◆ Task to carry out: Look through the data below for the line with "Nenechte si ujít novinky a akční nabídky." and the line with "Baixar folheto", then output those two and all lines in between, exactly as written.

◆ Dataset entries:
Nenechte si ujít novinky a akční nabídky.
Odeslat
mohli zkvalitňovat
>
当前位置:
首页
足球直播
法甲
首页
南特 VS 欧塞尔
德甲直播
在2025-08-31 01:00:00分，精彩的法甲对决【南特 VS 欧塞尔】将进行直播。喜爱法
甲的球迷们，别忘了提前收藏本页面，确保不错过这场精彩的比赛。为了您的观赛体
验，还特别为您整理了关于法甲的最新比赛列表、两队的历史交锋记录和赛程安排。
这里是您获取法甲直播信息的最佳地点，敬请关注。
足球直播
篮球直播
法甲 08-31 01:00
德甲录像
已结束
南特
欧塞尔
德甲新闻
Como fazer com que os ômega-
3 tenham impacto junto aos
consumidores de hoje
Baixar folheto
* * *
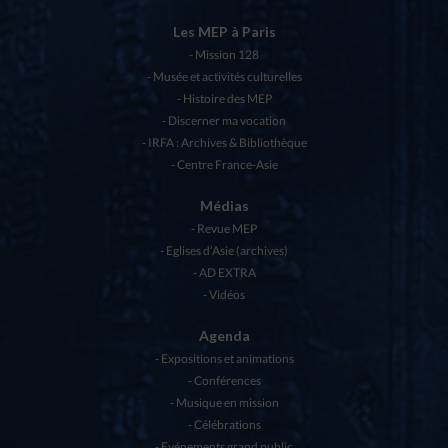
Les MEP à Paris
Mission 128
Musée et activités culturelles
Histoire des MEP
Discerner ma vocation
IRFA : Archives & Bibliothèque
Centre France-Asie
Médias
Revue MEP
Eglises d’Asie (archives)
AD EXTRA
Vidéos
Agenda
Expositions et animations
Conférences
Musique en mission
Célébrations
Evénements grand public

◆ Reply:
Nenechte si ujít novinky a akční nabídky.
Odeslat
mohli zkvalitňovat
>
当前位置:
首页
足球直播
法甲
首页
南特 VS 欧塞尔
德甲直播
在2025-08-31 01:00:00分，精彩的法甲对决【南特 VS 欧塞尔】将进行直播。喜爱法
甲的球迷们，别忘了提前收藏本页面，确保不错过这场精彩的比赛。为了您的观赛体
验，还特别为您整理了关于法甲的最新比赛列表、两队的历史交锋记录和赛程安排。
这里是您获取法甲直播信息的最佳地点，敬请关注。
足球直播
篮球直播
法甲 08-31 01:00
德甲录像
已结束
南特
欧塞尔
德甲新闻
Como fazer com que os ômega-
3 tenham impacto junto aos
consumidores de hoje
Baixar folheto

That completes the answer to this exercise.